As for the claim itself, the steps are: \begin{align} \widetilde H_n (\vee_\alpha X_\alpha ) & \cong H_n (\vee_\alpha X_\alpha, x_0 ) \\ &\cong H_n (\sqcup_\alpha X_\alpha / \sqcup_\alpha x_\alpha, \ \sqcup_\alpha x_\alpha / \sqcup_\alpha x_\alpha ) \\ &\cong H_n (\sqcup_\alpha X_\alpha, \sqcup_\alpha x_\alpha) \\ &\cong \oplus_\alpha H_n (X_\alpha, x_\alpha) \\ &\cong \oplus_\alpha\widetilde H_n (X_\alpha)\end{align}

To spell it out:

  • First line: reduced homology is isomorphic to relative homology relative to a point.
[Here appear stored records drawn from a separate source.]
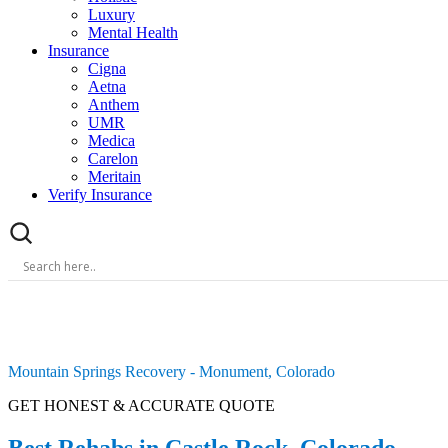
Luxury
Mental Health
Insurance
Cigna
Aetna
Anthem
UMR
Medica
Carelon
Meritain
Verify Insurance
Mountain Springs Recovery - Monument, Colorado
GET HONEST & ACCURATE QUOTE
Best Rehabs in Castle Rock, Colorado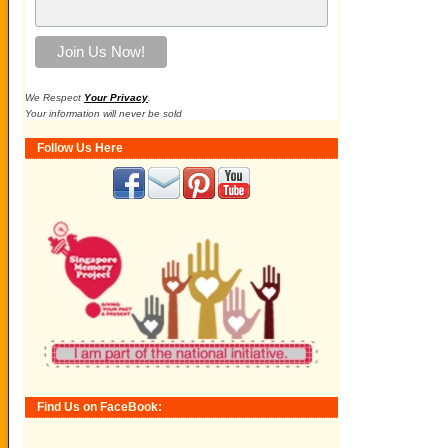
We Respect
Your Privacy
.
Your information will never be sold
Follow Us Here
Find Us on FaceBook: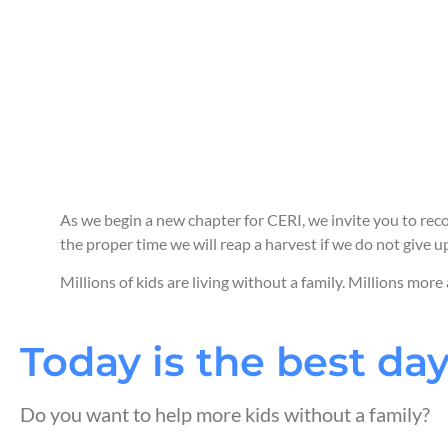
As we begin a new chapter for CERI, we invite you to reco
the proper time we will reap a harvest if we do not give up
Millions of kids are living without a family. Millions more
Today is the best day
Do you want to help more kids without a family?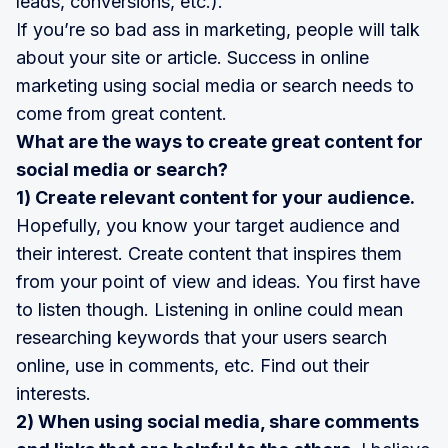
leads, conversions, etc.).
If you’re so bad ass in marketing, people will talk
about your site or article. Success in online
marketing using social media or search needs to
come from great content.
What are the ways to create great content for
social media or search?
1) Create relevant content for your audience.
Hopefully, you know your target audience and
their interest. Create content that inspires them
from your point of view and ideas. You first have
to listen though. Listening in online could mean
researching keywords that your users search
online, use in comments, etc. Find out their
interests.
2) When using social media, share comments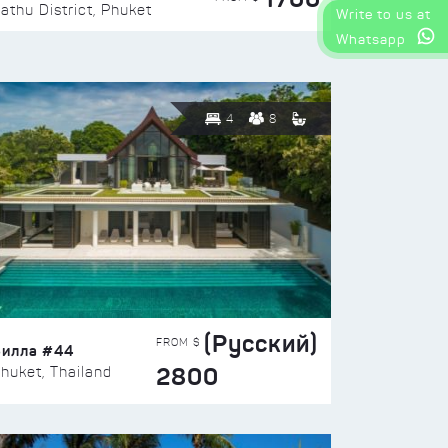
athu District, Phuket
Write to us at
Whatsapp
4
8
(Русский)
FROM $
Вилла #44
2800
huket, Thailand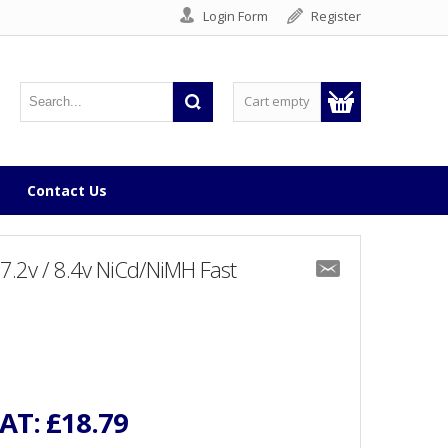
Login Form
Register
Cart empty
Contact Us
7.2v / 8.4v NiCd/NiMH Fast
VAT:
£18.79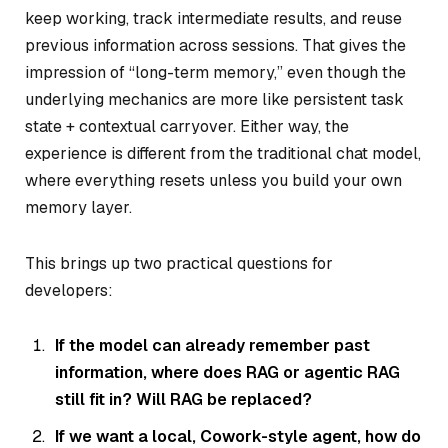
keep working, track intermediate results, and reuse
previous information across sessions. That gives the
impression of “long-term memory,” even though the
underlying mechanics are more like persistent task
state + contextual carryover. Either way, the
experience is different from the traditional chat model,
where everything resets unless you build your own
memory layer.
This brings up two practical questions for
developers:
If the model can already remember past
information, where does RAG or agentic RAG
still fit in? Will RAG be replaced?
If we want a local, Cowork-style agent, how do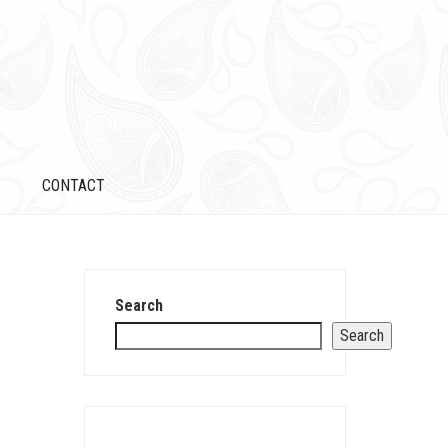
CONTACT
Search
Search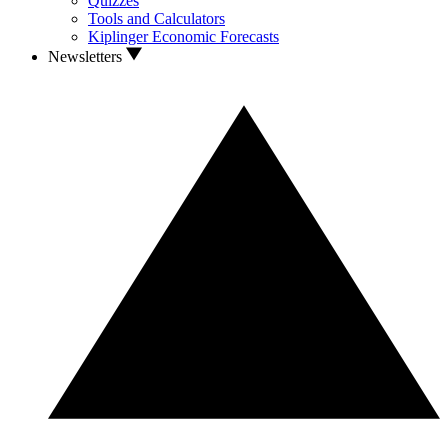
Quizzes
Tools and Calculators
Kiplinger Economic Forecasts
Newsletters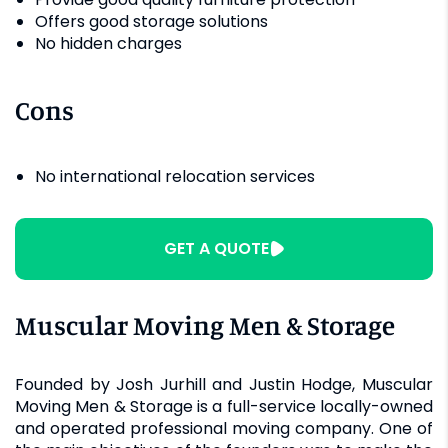
Offers good storage solutions
No hidden charges
Cons
No international relocation services
GET A QUOTE
Muscular Moving Men & Storage
Founded by Josh Jurhill and Justin Hodge, Muscular
Moving Men & Storage is a full-service locally-owned
and operated professional moving company. One of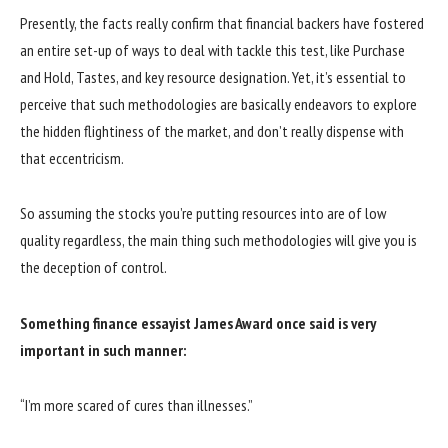
Presently, the facts really confirm that financial backers have fostered
an entire set-up of ways to deal with tackle this test, like Purchase
and Hold, Tastes, and key resource designation. Yet, it’s essential to
perceive that such methodologies are basically endeavors to explore
the hidden flightiness of the market, and don’t really dispense with
that eccentricism.
So assuming the stocks you’re putting resources into are of low
quality regardless, the main thing such methodologies will give you is
the deception of control.
Something finance essayist James Award once said is very
important in such manner:
“I’m more scared of cures than illnesses.”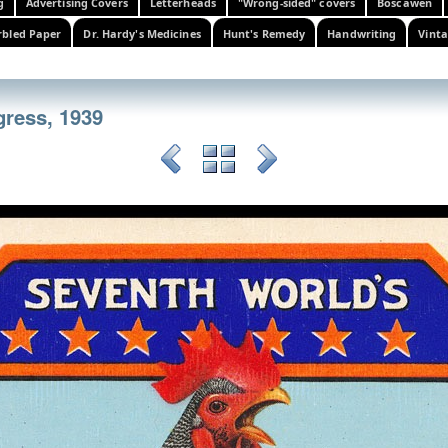
g
Advertising Covers
Letterheads
"Wrong-sided" covers
Boscawen
bled Paper
Dr. Hardy's Medicines
Hunt's Remedy
Handwriting
Vinta
gress, 1939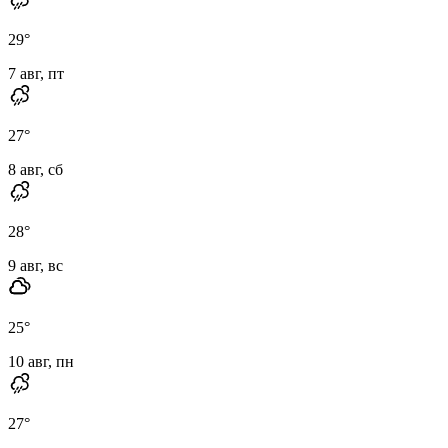
29
°
7 авг, пт
27
°
8 авг, сб
28
°
9 авг, вс
25
°
10 авг, пн
27
°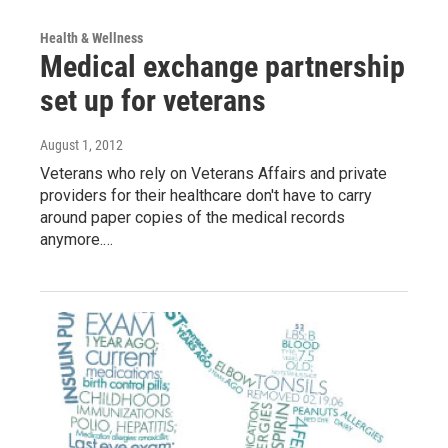
Health & Wellness
Medical exchange partnership
set up for veterans
August 1, 2012
Veterans who rely on Veterans Affairs and private
providers for their healthcare don't have to carry
around paper copies of the medical records
anymore.…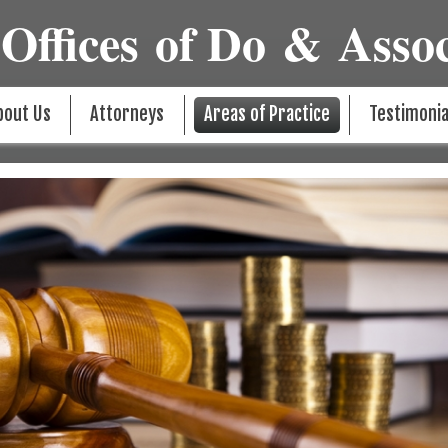
Offices of Do & Assoc
bout Us
Attorneys
Areas of Practice
Testimonia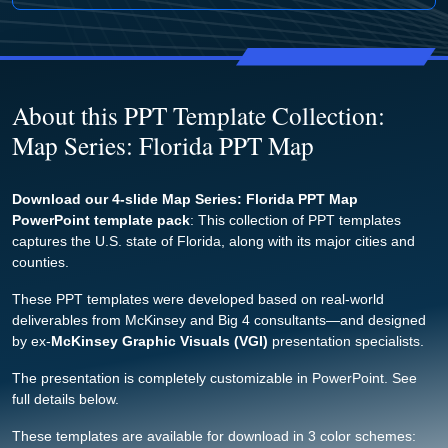
About this PPT Template Collection:
Map Series: Florida PPT Map
Download our 4-slide Map Series: Florida PPT Map
PowerPoint template pack
: This collection of PPT templates
captures the U.S. state of Florida, along with its major cities and
counties.
These PPT templates were developed based on real-world
deliverables from McKinsey and Big 4 consultants—and designed
by ex-
McKinsey Graphic Visuals (VGI)
presentation specialists.
The presentation is completely customizable in PowerPoint. See
full details below.
These templates are available for download in 3 color schemes: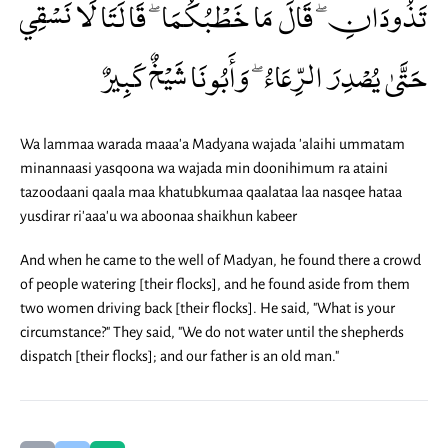
تَذُودَانِ ۖ قَالَ مَا خَطْبُكُمَا ۖ قَالَتَا لَا نَسْقِي
حَتَّىٰ يُصْدِرَ الرِّعَاءُ ۖ وَأَبُونَا شَيْخٌ كَبِيرٌ
Wa lammaa warada maaa'a Madyana wajada 'alaihi ummatam
minannaasi yasqoona wa wajada min doonihimum ra ataini
tazoodaani qaala maa khatubkumaa qaalataa laa nasqee hataa
yusdirar ri'aaa'u wa aboonaa shaikhun kabeer
And when he came to the well of Madyan, he found there a crowd
of people watering [their flocks], and he found aside from them
two women driving back [their flocks]. He said, "What is your
circumstance?" They said, "We do not water until the shepherds
dispatch [their flocks]; and our father is an old man."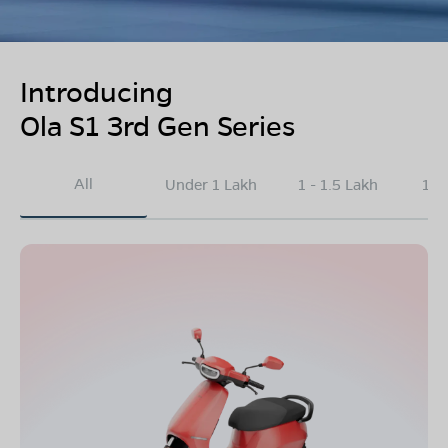
Introducing
Ola S1 3rd Gen Series
All
Under 1 Lakh
1 - 1.5 Lakh
1.5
  • Second line: the wedge sum is homeomorphic to the disjoint union quotiented by the disjoint union of the copies of the base points.
  • Third line: $H_n (X / A, A / A) \cong H_n (X, A)$ when $(X, A)$ is a good pair (Hatcher Proposition 2.22).
  • Fourth line: the homology of a disjoint union is the direct sum of the homologies of the components. Here, we're using a relative version of this fact.
  • Fifth line: reduced homology is isomorphic to relative homology relative to a point.